------ Supplied information

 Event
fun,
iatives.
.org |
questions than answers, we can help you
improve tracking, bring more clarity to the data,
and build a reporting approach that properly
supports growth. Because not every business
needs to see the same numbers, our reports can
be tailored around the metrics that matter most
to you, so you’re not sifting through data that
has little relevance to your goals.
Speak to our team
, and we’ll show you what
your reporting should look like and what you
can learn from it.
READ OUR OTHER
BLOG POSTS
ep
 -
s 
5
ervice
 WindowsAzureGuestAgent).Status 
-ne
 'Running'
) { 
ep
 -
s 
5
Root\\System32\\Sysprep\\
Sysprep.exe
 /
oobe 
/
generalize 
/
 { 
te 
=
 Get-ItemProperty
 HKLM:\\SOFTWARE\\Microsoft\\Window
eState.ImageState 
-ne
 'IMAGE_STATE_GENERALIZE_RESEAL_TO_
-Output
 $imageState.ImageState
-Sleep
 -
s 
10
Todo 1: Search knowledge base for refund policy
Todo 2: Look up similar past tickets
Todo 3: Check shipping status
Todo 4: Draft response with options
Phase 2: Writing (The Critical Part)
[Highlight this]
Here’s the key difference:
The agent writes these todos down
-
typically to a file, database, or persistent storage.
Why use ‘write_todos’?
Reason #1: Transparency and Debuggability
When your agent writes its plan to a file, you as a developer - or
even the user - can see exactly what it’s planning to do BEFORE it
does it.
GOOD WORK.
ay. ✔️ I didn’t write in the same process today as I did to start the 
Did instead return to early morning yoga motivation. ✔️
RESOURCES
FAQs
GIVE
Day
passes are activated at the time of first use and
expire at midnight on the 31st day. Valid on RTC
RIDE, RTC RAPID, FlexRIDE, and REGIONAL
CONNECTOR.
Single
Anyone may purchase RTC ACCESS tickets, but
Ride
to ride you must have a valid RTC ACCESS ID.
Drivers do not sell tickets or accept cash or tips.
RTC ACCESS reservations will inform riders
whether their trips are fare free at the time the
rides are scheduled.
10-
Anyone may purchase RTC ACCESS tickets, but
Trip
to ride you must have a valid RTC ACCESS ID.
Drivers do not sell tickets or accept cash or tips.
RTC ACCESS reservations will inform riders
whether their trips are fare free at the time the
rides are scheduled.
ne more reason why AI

------------
------ Supplied information

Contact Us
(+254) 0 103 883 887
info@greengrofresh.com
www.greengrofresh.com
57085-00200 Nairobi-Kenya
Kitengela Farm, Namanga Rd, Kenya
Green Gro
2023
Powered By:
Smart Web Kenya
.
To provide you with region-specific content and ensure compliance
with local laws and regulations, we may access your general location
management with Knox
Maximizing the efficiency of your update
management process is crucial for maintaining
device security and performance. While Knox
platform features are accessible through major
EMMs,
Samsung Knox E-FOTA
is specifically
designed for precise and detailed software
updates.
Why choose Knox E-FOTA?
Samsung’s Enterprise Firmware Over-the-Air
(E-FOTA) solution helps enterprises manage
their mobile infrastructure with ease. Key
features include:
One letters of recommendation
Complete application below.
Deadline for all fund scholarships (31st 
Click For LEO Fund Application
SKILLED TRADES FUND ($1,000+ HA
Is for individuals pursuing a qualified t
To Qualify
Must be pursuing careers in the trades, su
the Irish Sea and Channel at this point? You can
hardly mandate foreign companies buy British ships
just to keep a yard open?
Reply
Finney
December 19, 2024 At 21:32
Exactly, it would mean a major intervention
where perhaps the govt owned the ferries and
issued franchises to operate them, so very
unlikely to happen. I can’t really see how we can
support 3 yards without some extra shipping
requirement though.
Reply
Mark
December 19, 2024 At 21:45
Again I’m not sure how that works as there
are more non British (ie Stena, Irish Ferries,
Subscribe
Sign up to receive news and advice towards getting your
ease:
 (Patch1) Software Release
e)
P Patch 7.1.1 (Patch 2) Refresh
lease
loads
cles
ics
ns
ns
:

------------
------ Supplied information

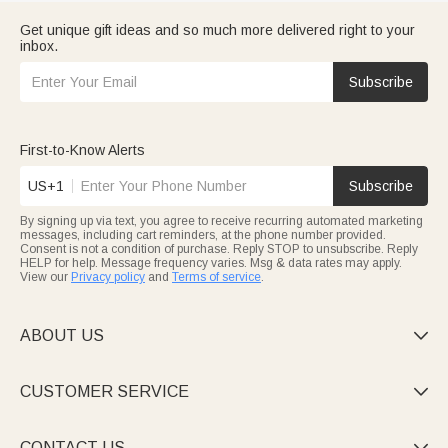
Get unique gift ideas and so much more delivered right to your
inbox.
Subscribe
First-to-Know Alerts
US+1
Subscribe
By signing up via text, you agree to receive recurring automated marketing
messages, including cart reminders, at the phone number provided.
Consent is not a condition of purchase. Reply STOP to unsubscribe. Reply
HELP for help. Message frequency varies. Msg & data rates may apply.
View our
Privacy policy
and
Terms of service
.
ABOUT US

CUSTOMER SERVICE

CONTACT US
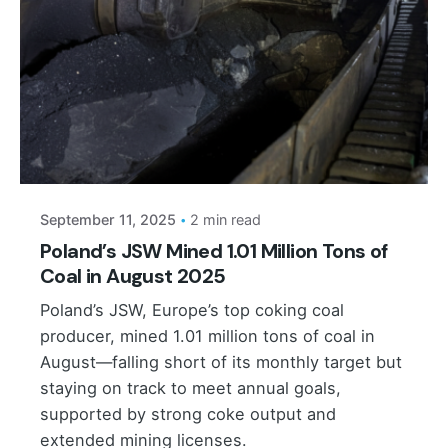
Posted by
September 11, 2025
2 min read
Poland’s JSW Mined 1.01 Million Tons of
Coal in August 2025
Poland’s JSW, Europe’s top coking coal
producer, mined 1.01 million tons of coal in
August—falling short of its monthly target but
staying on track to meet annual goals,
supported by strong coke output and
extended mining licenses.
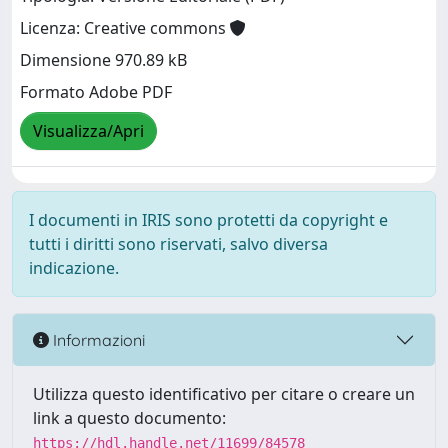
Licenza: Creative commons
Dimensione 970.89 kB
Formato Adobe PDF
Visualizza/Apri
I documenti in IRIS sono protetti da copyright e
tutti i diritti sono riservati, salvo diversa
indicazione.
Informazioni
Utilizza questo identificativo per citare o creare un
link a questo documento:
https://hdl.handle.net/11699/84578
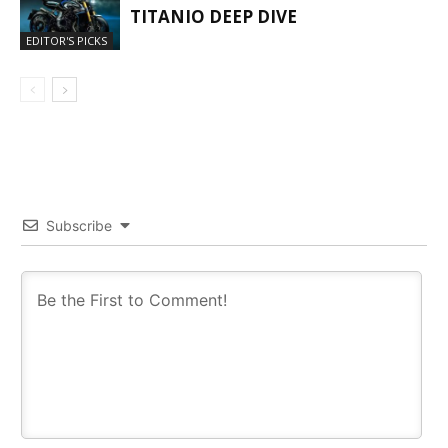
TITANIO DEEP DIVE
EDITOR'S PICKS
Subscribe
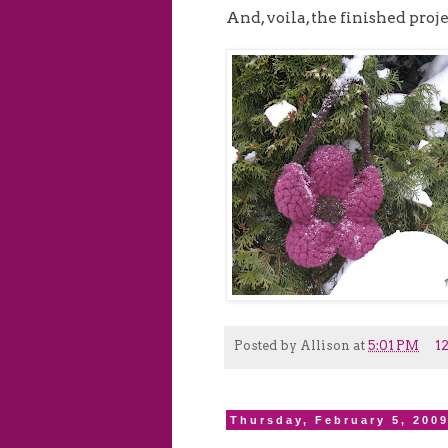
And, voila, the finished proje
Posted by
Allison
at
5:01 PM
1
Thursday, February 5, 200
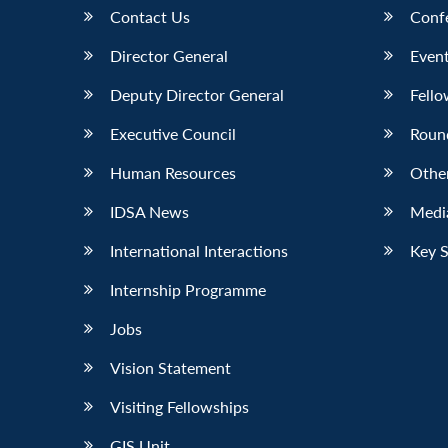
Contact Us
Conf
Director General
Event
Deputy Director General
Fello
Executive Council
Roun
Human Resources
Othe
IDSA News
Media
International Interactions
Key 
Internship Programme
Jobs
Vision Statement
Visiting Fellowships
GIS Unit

------------

• _Problem details_
Gather each line in these records that contains the string "sono".

• _Task answer_
I documenti in IRIS sono protetti da copyright e
tutti i diritti sono riservati, salvo diversa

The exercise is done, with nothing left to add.